Press statement from an official at the Ministry of Finance
The recent decision by Moody’s to adjust Barbados’ domestic Credit rating downward coming as it is just weeks after Standard and Poors using the same information issued a review holding the country’s rating, is both disappointing and surprising.
Disappointing from the perspective that while it recognises the country’s efforts at fiscal consolidation as evidence by the initiatives taken as late as the last budget and more recently in the expenditure restraints in the 2011-12 estimates, it does not sufficiently credit these efforts in the government’s quest to reduce its fiscal deficit and ease debt burden over the medium to long term.
Equally, it is surprising because while correctly holding the foreign debt rating, it curiously ignores the very strong and liquid domestic capital market situation to claim that the system might be unable to support government’s requirements over the short to medium term.
This is clearly a speculative and unnecessary rush to judgment. The evidence is in fact to the contrary. Indeed not only have Government Instruments been eagerly accessed, but consistently oversubscribed. More importantly, the amortization profile for Government’s domestic debt portfolio is relatively smooth, with maturities mostly at the longer end of the maturity spectrum, which aids in ensuring that the domestic debt-service burden is not too onerous.

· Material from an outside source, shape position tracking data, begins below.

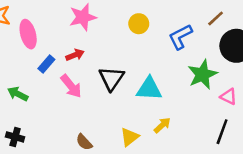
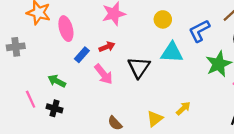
cyan triangle: (149, 89) -> (172, 53), moved
black cross: (15, 137) -> (55, 108), moved

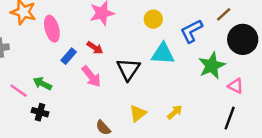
red arrow: (107, 47) -> (95, 48), turned 56
pink line: (31, 99) -> (19, 91), moved, turned -30
yellow triangle: (155, 119) -> (138, 113), moved

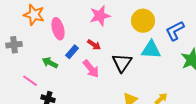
yellow circle: (153, 19) -> (143, 21), size x1.5
green arrow: (42, 84) -> (50, 63), moved

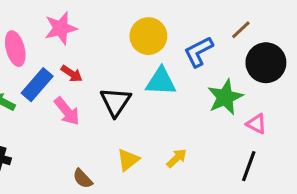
pink star: (100, 16) -> (61, 28), moved
blue rectangle: (72, 52) -> (37, 85), size x1.5

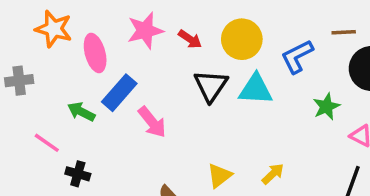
brown line: (241, 30) -> (344, 32), turned 40
red arrow: (72, 74) -> (190, 39), moved
green star: (225, 97) -> (326, 107), size x0.7
black triangle: (116, 102) -> (211, 86), moved

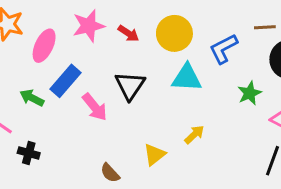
pink ellipse: (95, 53) -> (44, 46), turned 40
black triangle: (211, 86) -> (130, 86), moved
yellow arrow: (273, 174) -> (194, 135), moved

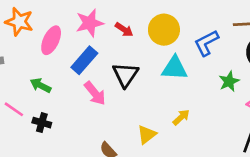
blue rectangle: (66, 81) -> (84, 60), moved
black cross: (29, 153) -> (42, 123), moved

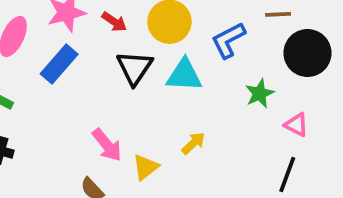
black triangle: (125, 75) -> (135, 68), moved
pink arrow: (95, 93) -> (107, 145), moved

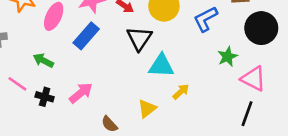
cyan triangle: (184, 75) -> (161, 66), moved
pink triangle: (296, 125) -> (253, 79), size x1.5
pink arrow: (107, 145) -> (81, 93), moved, turned -90

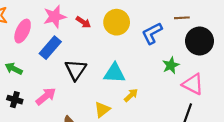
black triangle: (139, 38) -> (76, 70), moved

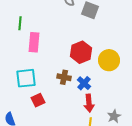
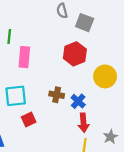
red hexagon: (81, 52) -> (75, 54), moved

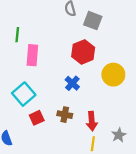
brown cross: (57, 95) -> (65, 115), moved
cyan square: (16, 96) -> (24, 94), turned -35
blue cross: (78, 101) -> (72, 83), moved

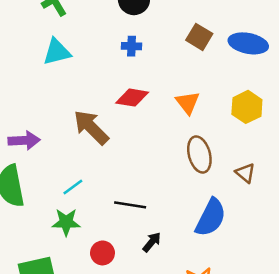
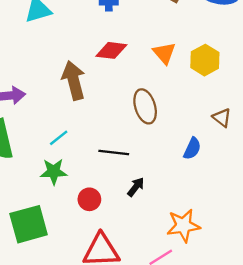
yellow hexagon: (247, 107) -> (205, 60), moved
brown arrow: (91, 127) -> (74, 80), turned 33
brown ellipse: (199, 154) -> (145, 106), moved
blue semicircle: (211, 218) -> (192, 149), moved, size x0.6

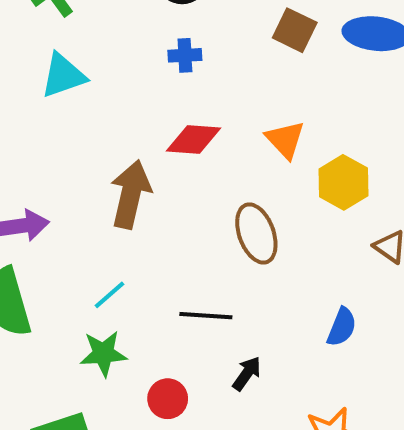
yellow hexagon: (205, 60) -> (343, 182), moved
brown arrow: (74, 80) -> (131, 194), turned 30
blue semicircle: (192, 149) -> (342, 327), moved

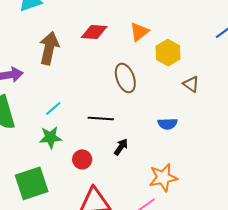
orange triangle: (285, 140) -> (139, 32), turned 35
brown arrow: (131, 194) -> (49, 48), moved
blue semicircle: (342, 327) -> (168, 124), turned 66

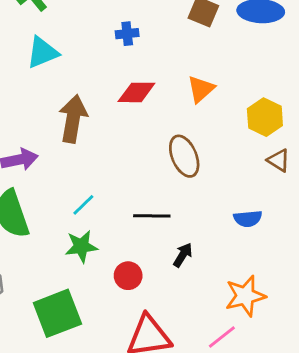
yellow hexagon: (168, 53) -> (265, 117), moved

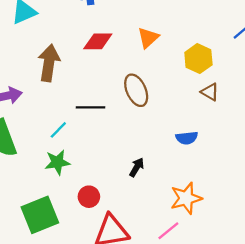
black line: (152, 216) -> (91, 107), moved
red circle: (128, 276) -> (89, 197), moved

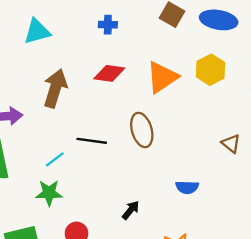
orange triangle: (148, 38) -> (162, 77), size x1.4
yellow hexagon: (198, 59) -> (211, 70), moved
brown triangle: (210, 92) -> (231, 144), moved

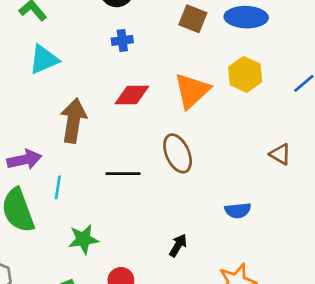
cyan line: (55, 159) -> (58, 187), moved, turned -36

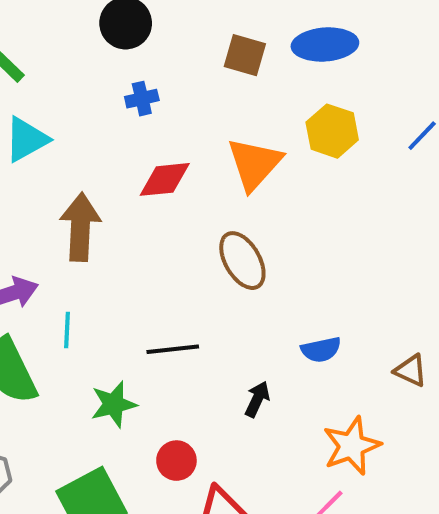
brown triangle: (280, 154) -> (411, 371), moved
black line: (123, 174) -> (173, 349), moved
blue semicircle: (238, 210) -> (321, 350), moved

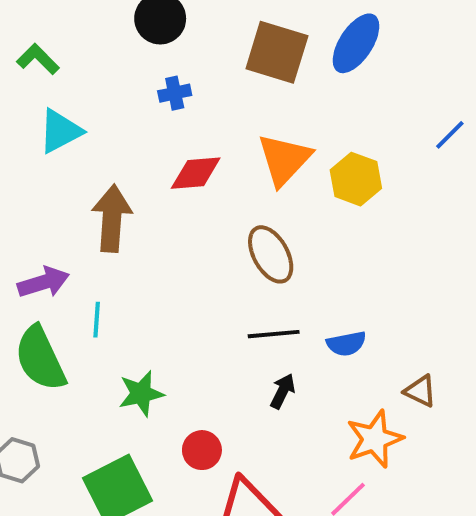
blue ellipse: (325, 44) -> (356, 43), turned -54
brown square: (245, 55) -> (277, 52), size x1.5
yellow hexagon: (332, 131) -> (356, 179), moved
black line: (173, 349) -> (274, 334), moved
brown triangle: (411, 371) -> (420, 391), moved

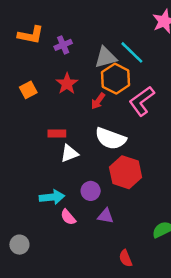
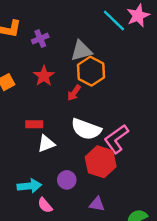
cyan line: (132, 52) -> (114, 20), moved
pink L-shape: (142, 101) -> (116, 139), moved
purple triangle: (106, 216) -> (97, 204), moved

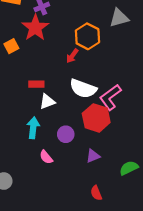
gray triangle: (81, 51) -> (119, 18), moved
red star: (44, 76) -> (35, 28), moved, size x1.4
cyan arrow: (29, 186) -> (33, 128), moved, turned -78
purple triangle: (97, 204) -> (93, 156), turned -32

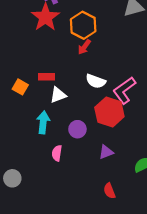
orange hexagon: (87, 36) -> (83, 25), moved
orange square: (11, 46) -> (20, 87), moved, turned -32
white semicircle: (83, 89) -> (96, 81), size x0.7
pink semicircle: (46, 157) -> (57, 153), turned 48

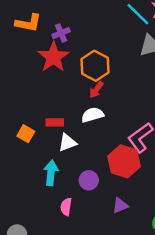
white semicircle: (96, 81) -> (93, 115), moved, turned 144

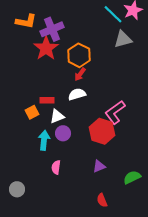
purple cross: (61, 33) -> (52, 29), size x1.6
orange square: (26, 134) -> (32, 112), moved, turned 32
purple circle: (89, 180) -> (63, 133), moved

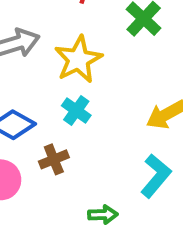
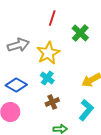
brown cross: (54, 159) -> (52, 102), moved

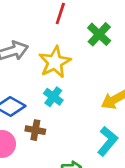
brown cross: (52, 102) -> (35, 130), moved, turned 32

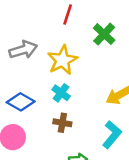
brown cross: (35, 130) -> (62, 123), moved

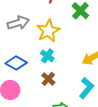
brown cross: (62, 123) -> (48, 79), turned 32

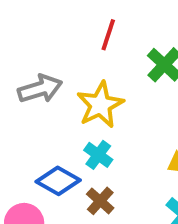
blue diamond: (16, 63) -> (58, 181), moved

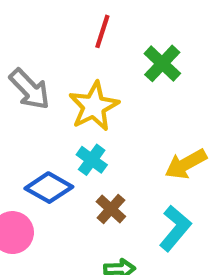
gray arrow: (40, 89) -> (30, 89), turned 63
brown cross: (100, 201) -> (111, 209), moved

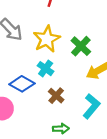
green cross: (162, 63) -> (81, 46), moved

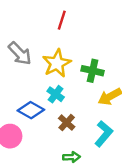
green cross: (81, 46) -> (93, 71), turned -30

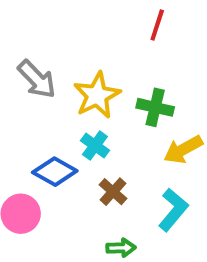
red line: (62, 20) -> (157, 25), moved

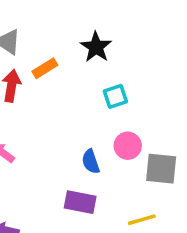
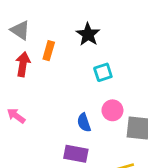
orange rectangle: (45, 68) -> (49, 51), turned -42

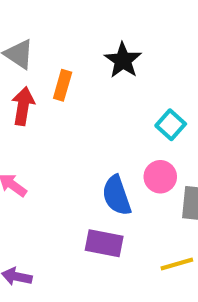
cyan square: (103, 72) -> (171, 125), moved, turned -30
blue semicircle: (84, 123) -> (117, 195), size x1.4

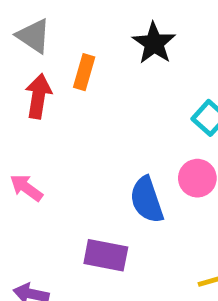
purple rectangle: (104, 243) -> (106, 255), moved

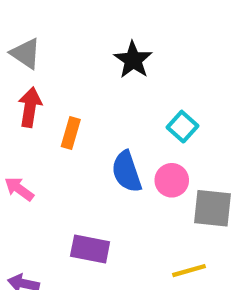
orange rectangle: (84, 72) -> (71, 133), moved
blue semicircle: (147, 200) -> (127, 172), moved

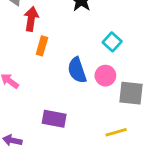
red arrow: (30, 107) -> (31, 19), moved

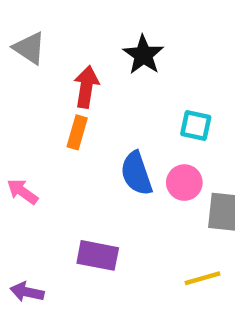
red arrow: (31, 19) -> (86, 87), moved
cyan square: (112, 42) -> (196, 126), turned -30

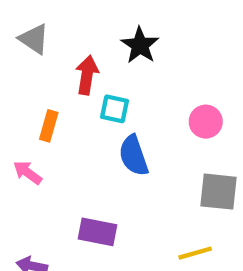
cyan square: (196, 126) -> (115, 109), moved
orange rectangle: (77, 132) -> (49, 126), moved
pink circle: (184, 183) -> (206, 122), moved

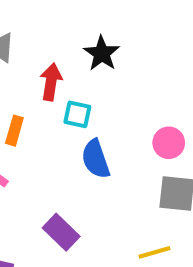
pink circle: (206, 122) -> (169, 143), moved
purple rectangle: (98, 232) -> (61, 232), turned 33

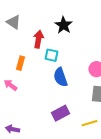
purple rectangle: (61, 232) -> (60, 113), moved, turned -72

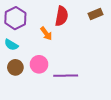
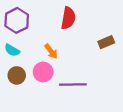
brown rectangle: (95, 14) -> (106, 42), moved
orange arrow: (46, 34) -> (51, 51), moved

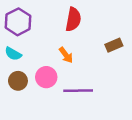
orange arrow: (51, 51) -> (66, 55), moved

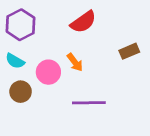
red semicircle: (73, 19) -> (83, 22), turned 45
pink circle: (46, 77) -> (48, 72), moved

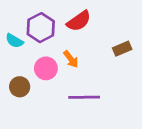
purple hexagon: (21, 25) -> (41, 28), moved
cyan semicircle: (15, 61) -> (14, 41), moved

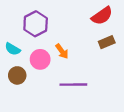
red semicircle: (79, 21) -> (102, 16), moved
cyan semicircle: (14, 41) -> (13, 49), moved

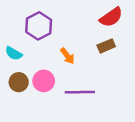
brown rectangle: (107, 42) -> (106, 46), moved
pink circle: (40, 59) -> (44, 81), moved

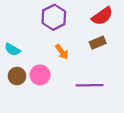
purple hexagon: (39, 26) -> (54, 17), moved
purple line: (80, 92) -> (90, 85), moved

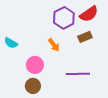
purple hexagon: (54, 17) -> (64, 18), moved
brown circle: (17, 76) -> (33, 86), moved

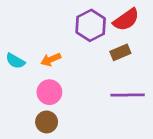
orange arrow: (54, 45) -> (51, 59), moved, turned 104
purple line: (78, 74) -> (128, 95), moved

With this in mind, our government remains focus and committed to working our way out of this tough recessionary period without unraveling the social fabric and economic stability of the country by instituting unnecessary and unreasonable measures that wipe out the social gains of the country and jeopardise the clear signs of recovering which have begun to emerge in the local economy over the last few quarters and that we expect over the course of the rest of 2011. All Barbados must remain focused.